Rebecca Goldstein, Incompleteness

Einstein and Gödel

[The] economist Oskar Morgenstern, who had known Gödel back in Vienna, confided in a letter: “Einstein had often told me that in the late years of his life he has continually sought Gödel’s company, in order to have discussions with him. Once he said to me that his own work no longer meant much, that he came to the Institute merely um das Privileg zu haben, mit Gödel zu Fuss nach Hause gehen zu dürfen,” that is, in order to have the privilege of walking home with Gödel.

Rebecca Goldstein, Incompleteness

Oblivious

…Gödel was coolly detached from the sort of drama that escaping Nazi Europe afforded. “Gödel has come from Vienna,” wrote Oskar Morgenstern in his journal.
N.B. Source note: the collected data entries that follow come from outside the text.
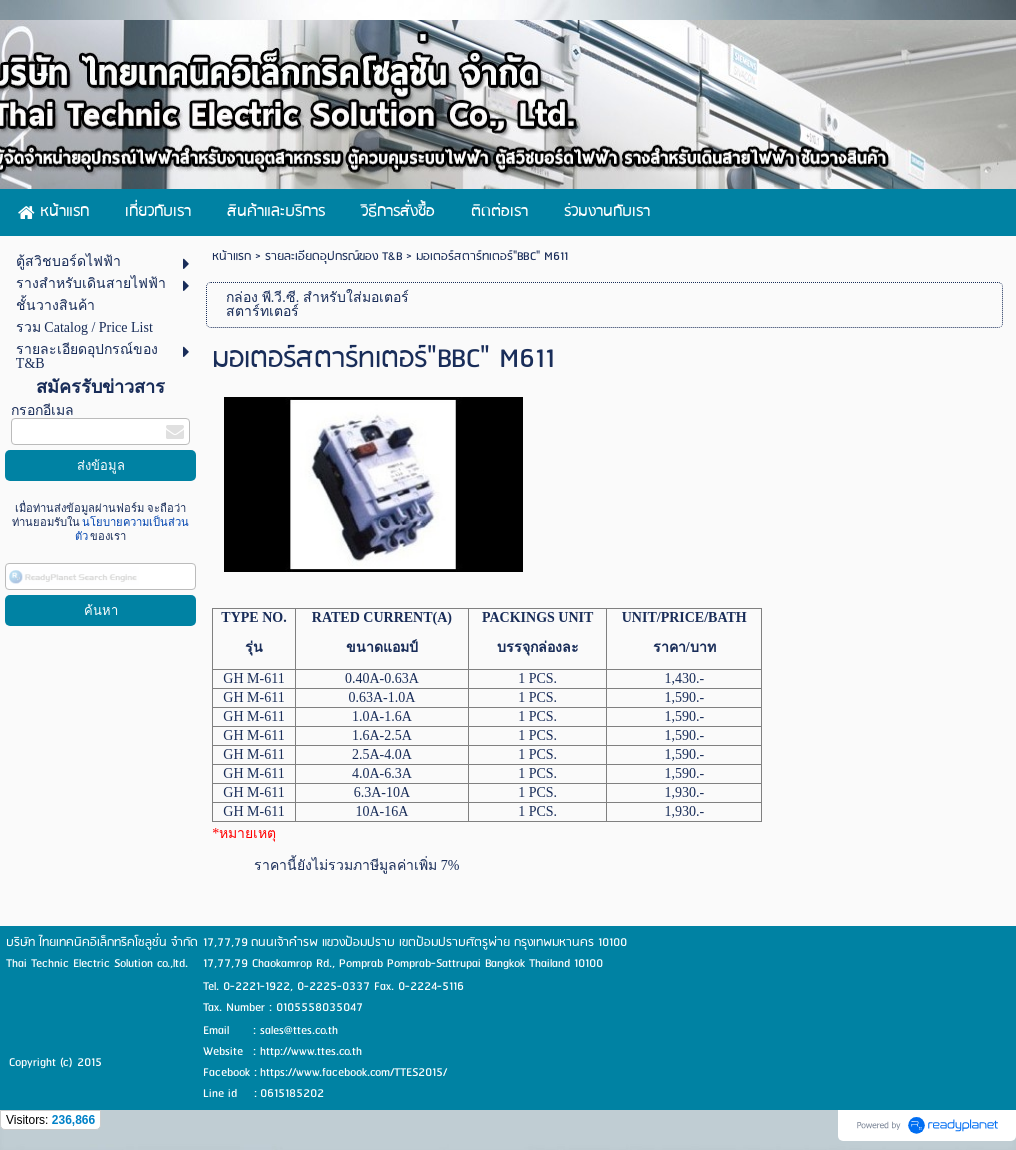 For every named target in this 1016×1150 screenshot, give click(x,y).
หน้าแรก (231, 256)
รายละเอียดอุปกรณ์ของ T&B (333, 256)
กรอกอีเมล (42, 410) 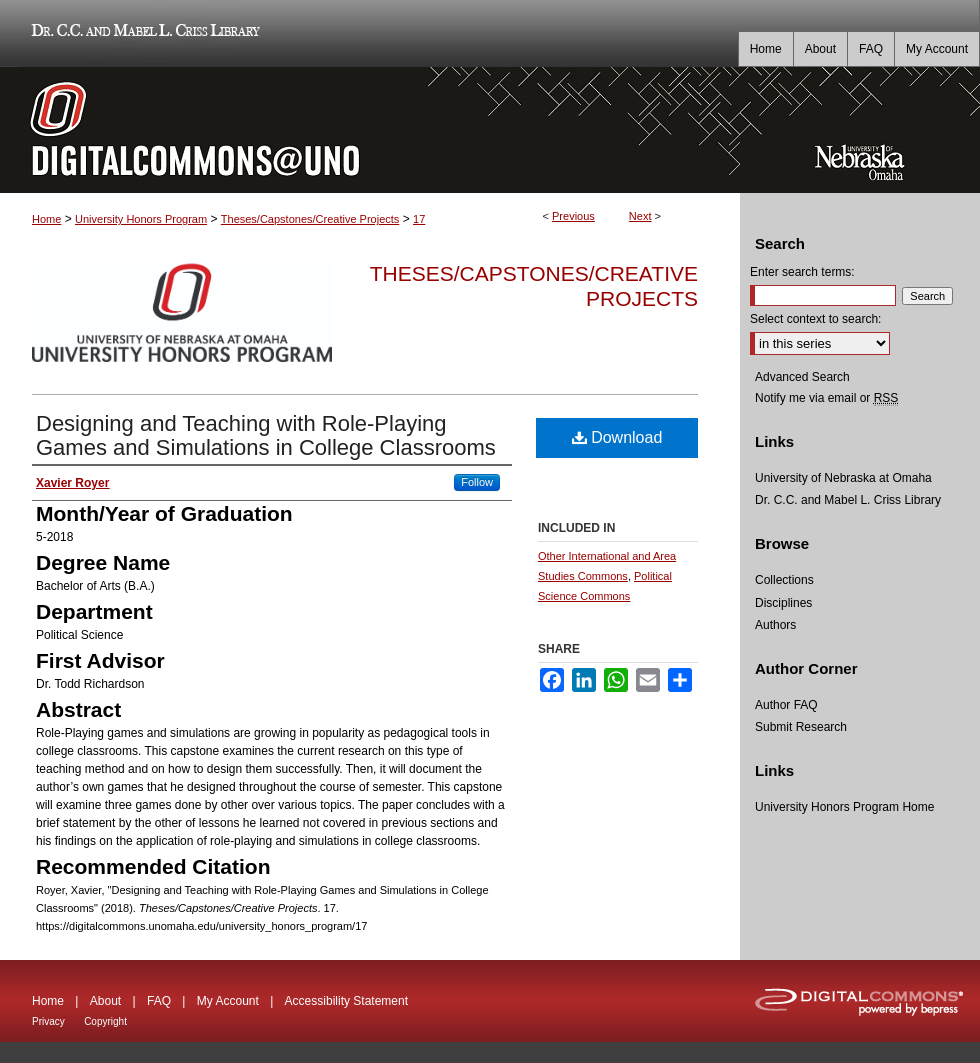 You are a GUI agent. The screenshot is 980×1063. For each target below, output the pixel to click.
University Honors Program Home (844, 807)
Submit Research (801, 727)
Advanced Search (802, 377)
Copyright (105, 1021)
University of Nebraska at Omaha (843, 478)
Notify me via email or (826, 398)
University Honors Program (141, 219)
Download (617, 437)
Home (46, 219)
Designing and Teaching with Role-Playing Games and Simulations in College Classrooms (266, 435)
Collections (784, 580)
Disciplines (783, 603)
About (105, 1001)
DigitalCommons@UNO (370, 130)
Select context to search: (815, 319)
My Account (228, 1001)
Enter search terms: (802, 272)
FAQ (159, 1001)
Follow (477, 482)
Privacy (48, 1021)
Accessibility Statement (346, 1001)
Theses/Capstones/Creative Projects (310, 219)
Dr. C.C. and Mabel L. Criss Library (142, 33)
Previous (573, 216)
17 (419, 219)
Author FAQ (786, 705)
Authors (775, 625)
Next (640, 216) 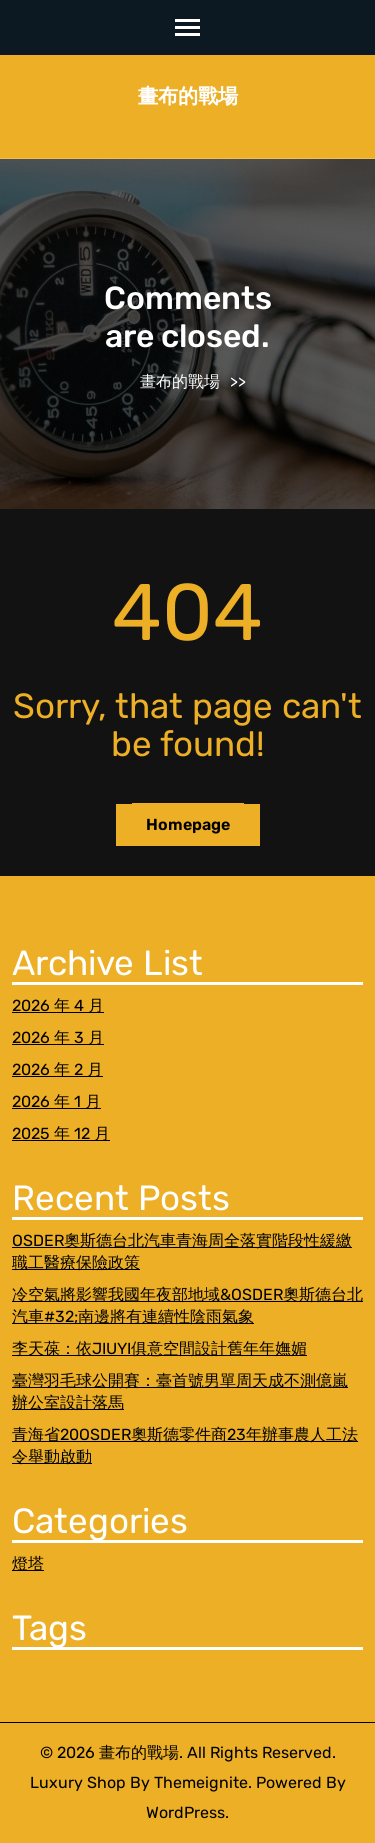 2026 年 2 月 (57, 1069)
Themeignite (201, 1782)
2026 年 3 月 (58, 1037)
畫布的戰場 (188, 96)
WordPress (185, 1812)
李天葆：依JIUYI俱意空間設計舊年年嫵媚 (159, 1348)
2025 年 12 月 (61, 1133)
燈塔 (28, 1563)
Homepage (188, 824)
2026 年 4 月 (58, 1005)
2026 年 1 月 (56, 1101) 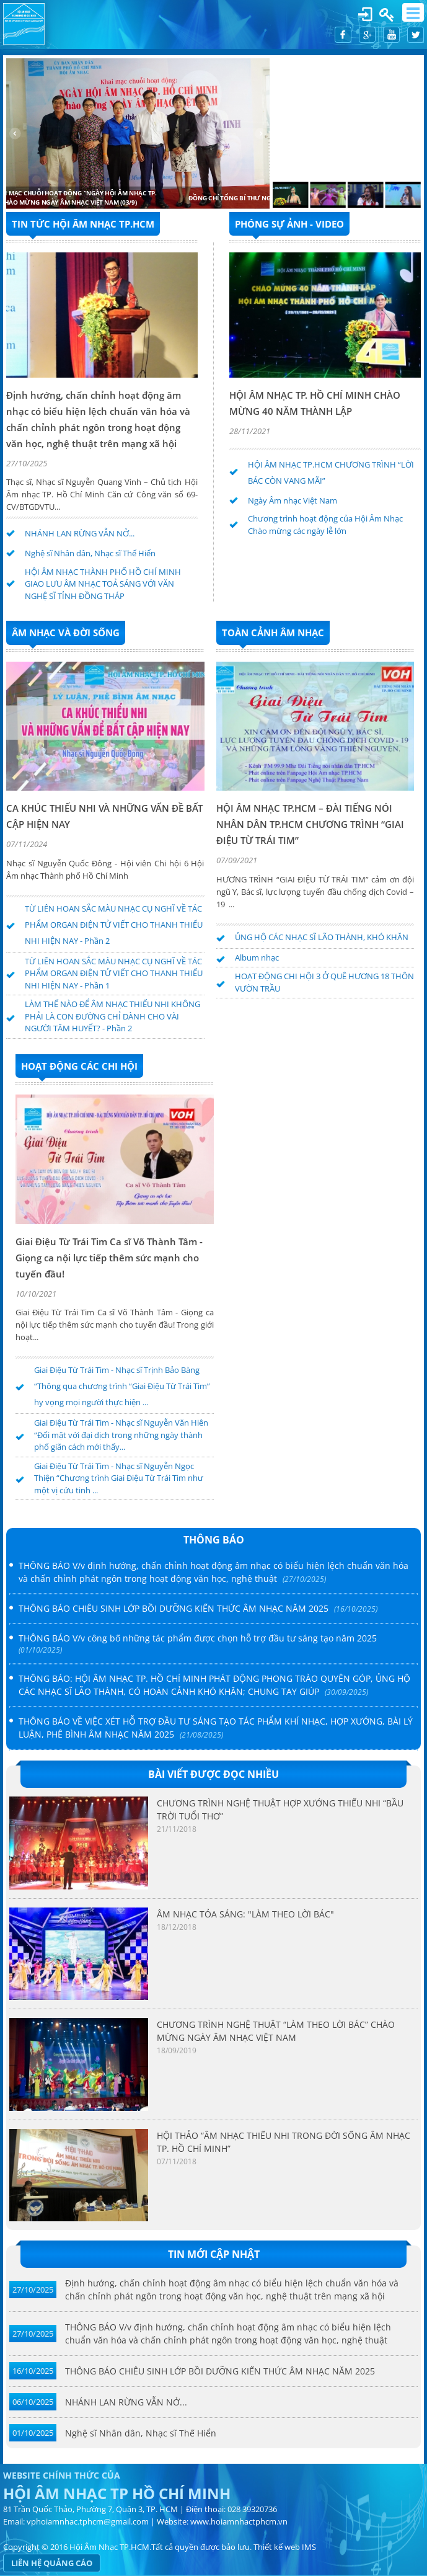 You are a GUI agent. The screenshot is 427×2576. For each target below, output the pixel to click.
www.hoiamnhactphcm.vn (239, 2521)
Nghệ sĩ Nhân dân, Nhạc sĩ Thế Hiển (140, 2433)
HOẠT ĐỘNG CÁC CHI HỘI (79, 1066)
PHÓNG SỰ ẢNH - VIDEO (289, 224)
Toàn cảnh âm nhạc (273, 632)
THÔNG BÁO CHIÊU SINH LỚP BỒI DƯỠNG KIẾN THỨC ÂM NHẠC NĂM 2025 (220, 2371)
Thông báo (213, 1540)
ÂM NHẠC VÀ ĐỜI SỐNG (66, 632)
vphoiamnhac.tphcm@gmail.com (88, 2521)
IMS (309, 2546)
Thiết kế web (276, 2546)
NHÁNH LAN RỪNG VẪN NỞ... (126, 2402)
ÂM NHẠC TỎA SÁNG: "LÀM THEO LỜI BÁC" (245, 1914)
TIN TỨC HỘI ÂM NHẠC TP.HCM (83, 224) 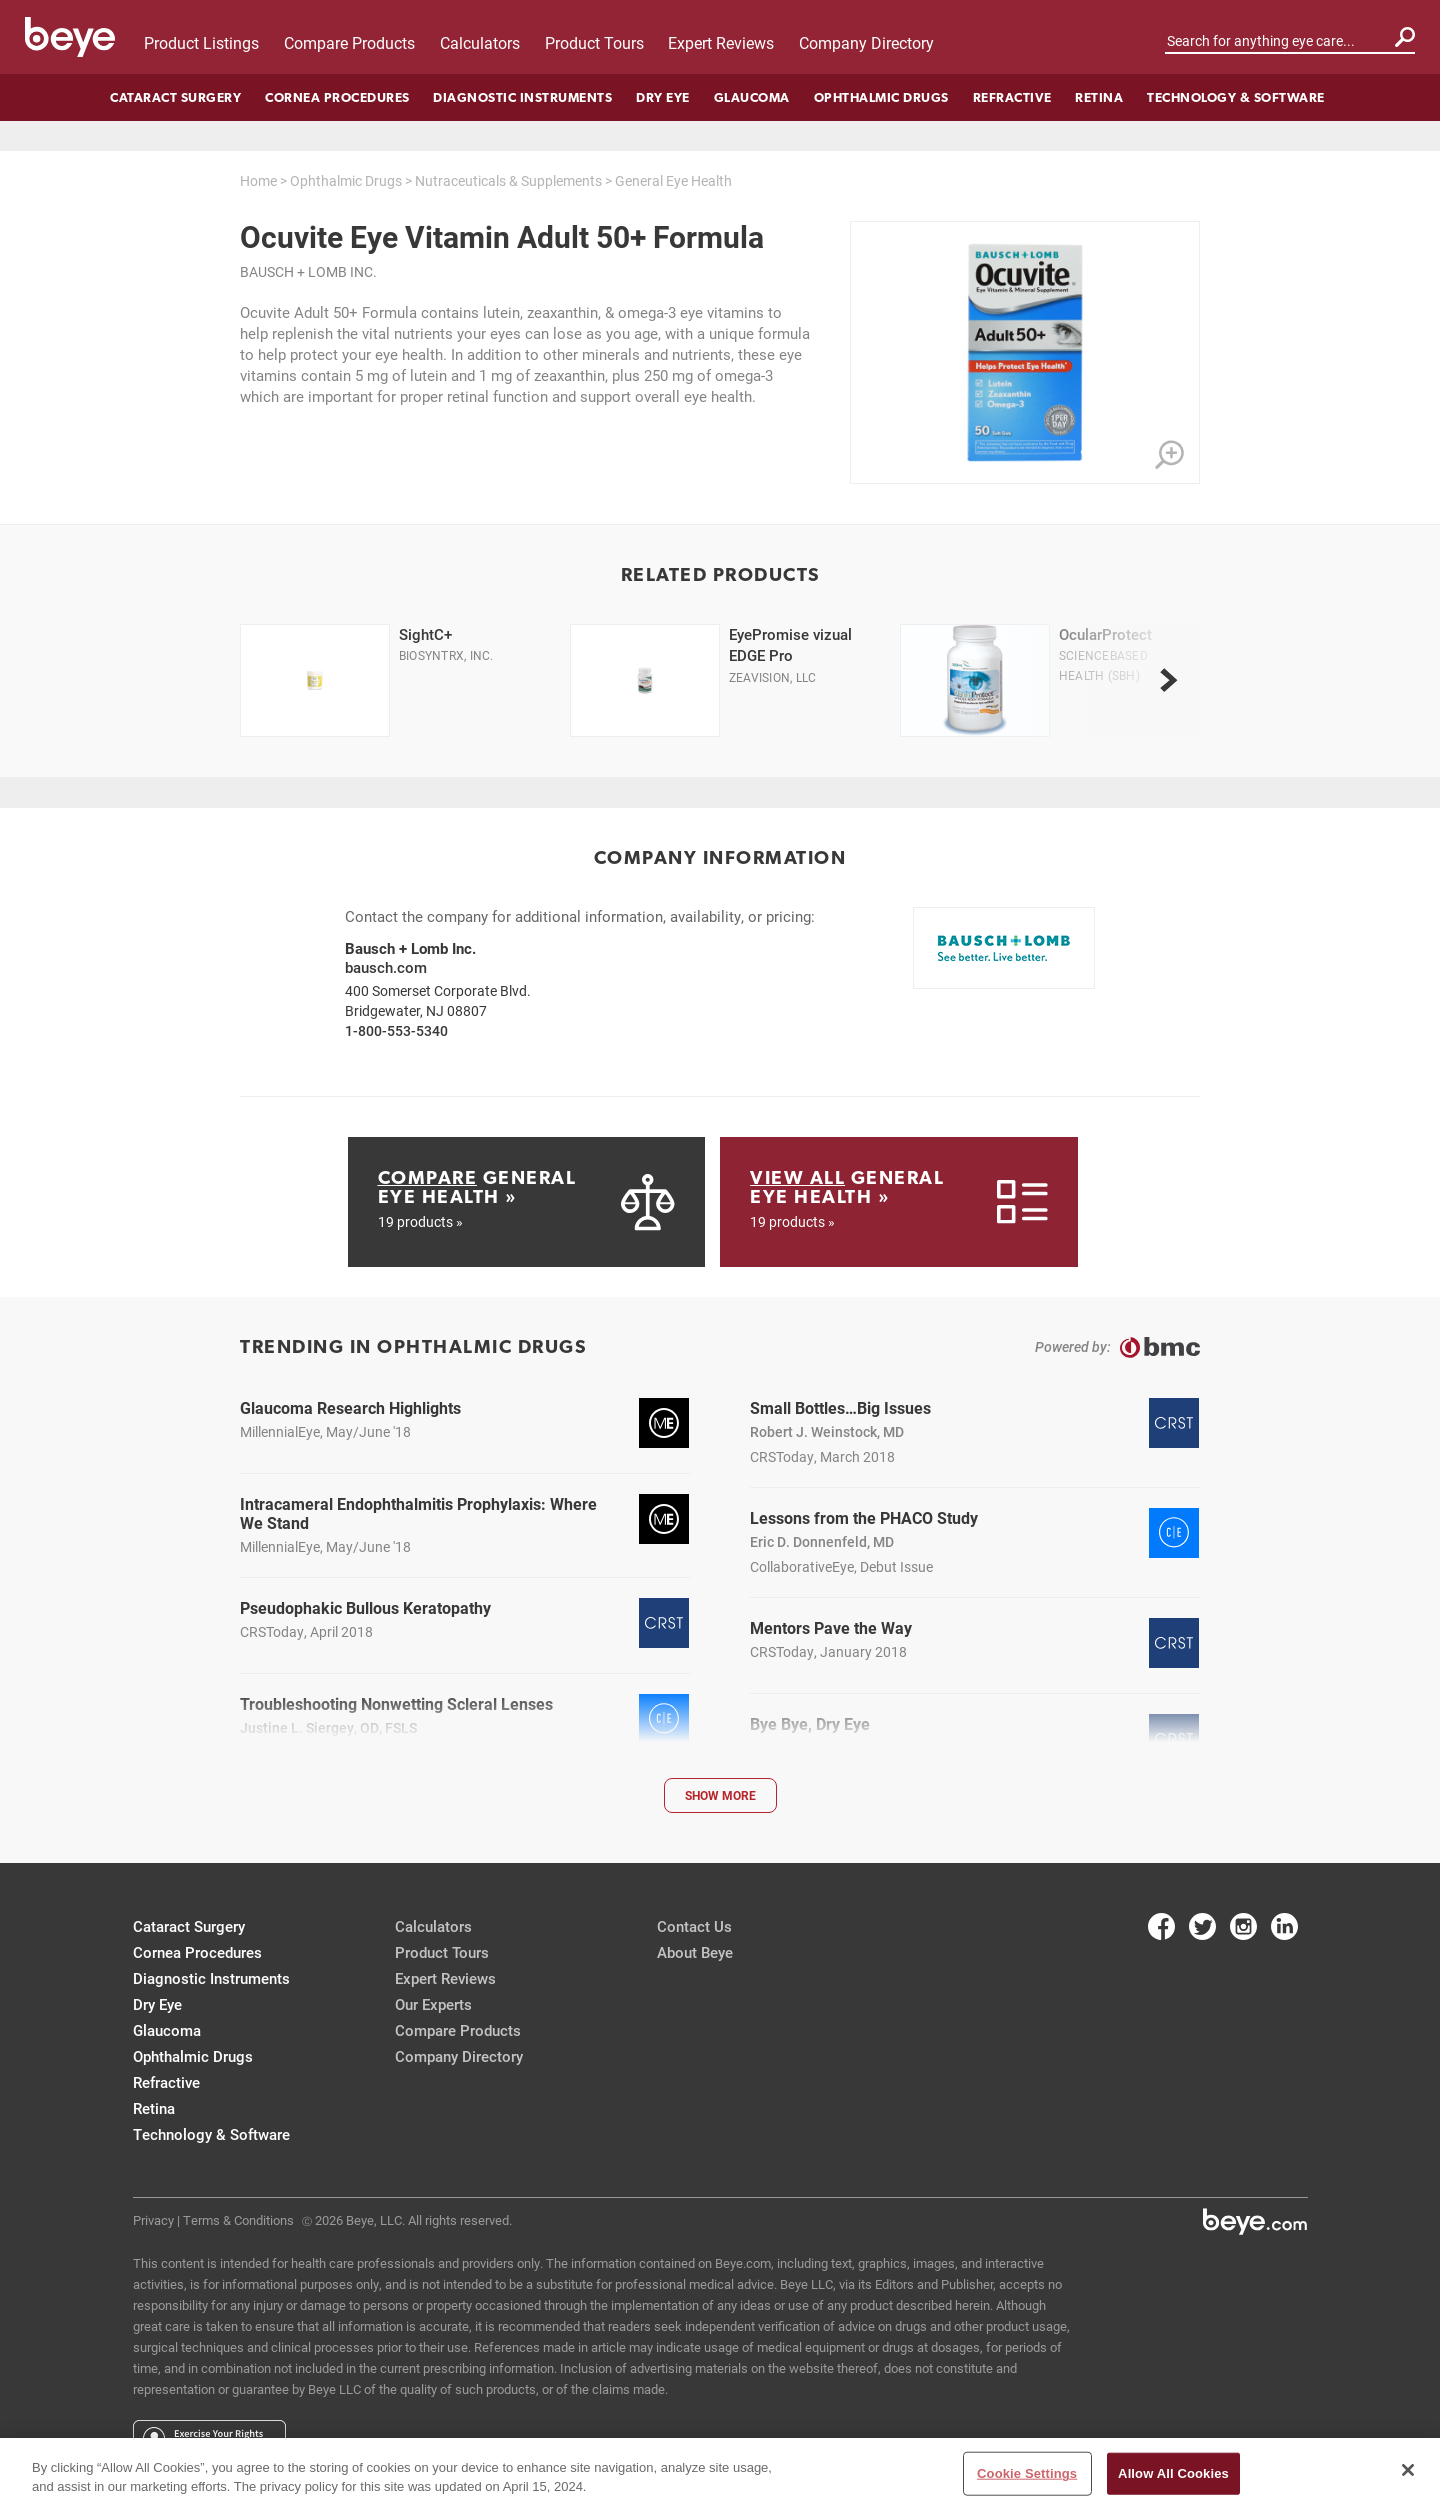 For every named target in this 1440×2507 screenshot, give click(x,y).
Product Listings (201, 42)
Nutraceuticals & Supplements (508, 180)
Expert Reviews (721, 42)
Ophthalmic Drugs (881, 97)
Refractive (1012, 97)
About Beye (695, 1952)
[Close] (1408, 2470)
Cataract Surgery (175, 97)
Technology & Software (1236, 97)
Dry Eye (663, 97)
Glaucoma (752, 97)
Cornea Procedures (337, 97)
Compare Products (349, 42)
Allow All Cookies (1173, 2473)
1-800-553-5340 (396, 1030)
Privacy (153, 2220)
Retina (1099, 97)
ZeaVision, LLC (772, 677)
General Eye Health (673, 180)
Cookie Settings (1027, 2473)
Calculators (480, 42)
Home (258, 180)
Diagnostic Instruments (522, 97)
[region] (720, 2472)
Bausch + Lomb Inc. (308, 271)
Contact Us (694, 1926)
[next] (1168, 681)
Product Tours (594, 42)
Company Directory (866, 42)
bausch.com (386, 967)
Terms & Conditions (238, 2220)
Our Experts (433, 2004)
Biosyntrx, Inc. (446, 655) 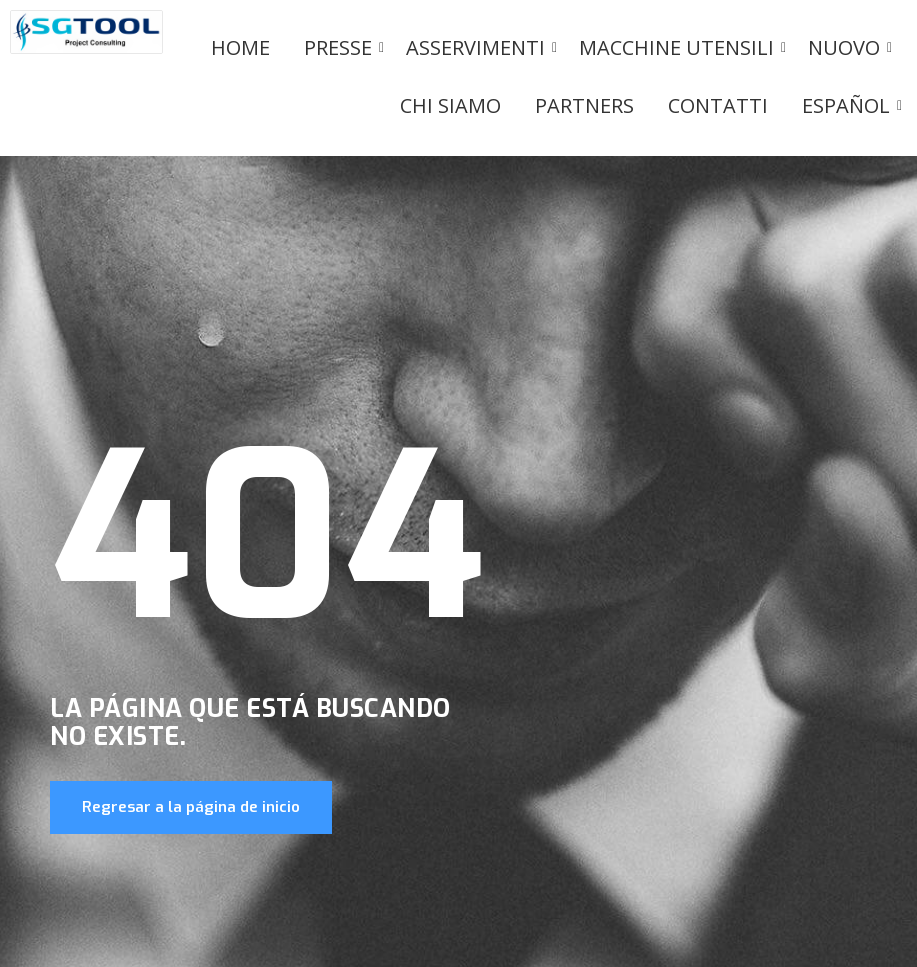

Morgenstern, too, was originally from Vienna and was naturally eager to get news of his beleaguered city from the newly arrived logician. “In his mix of profundity and otherworldliness he is very droll. …When questioned about Vienna, he replied ‘The coffee is wretched.’”

Rebecca Goldstein, Incompleteness

Eccentric

Though Princeton’s population is well accustomed to eccentricity, trained not to look askance at rumpled specimens staring vacantly (or seemingly vacantly) off into space-time, Kurt Gödel struck almost everyone as seriously strange, presenting a formidable challenge to conversational exchange. A reticent person, Gödel, when he did speak, was more than likely to say something to which no possible response seemed forthcoming:

John Bahcall was a promising young astrophysicist when he was introduced to Gödel at a small Institute dinner. He identified himself as a physicist, to which Gödel’s curt response was “I don’t believe in natural science.” …

The linguist Noam Chomsky, too, reported being stopped dead in his linguistic tracks by the logician. Chomsky asked him what he was currently working on, and received and answer that probably nobody since the seventeenth-century’s Leibniz had given: “I am trying to prove that the laws of nature are a priori.”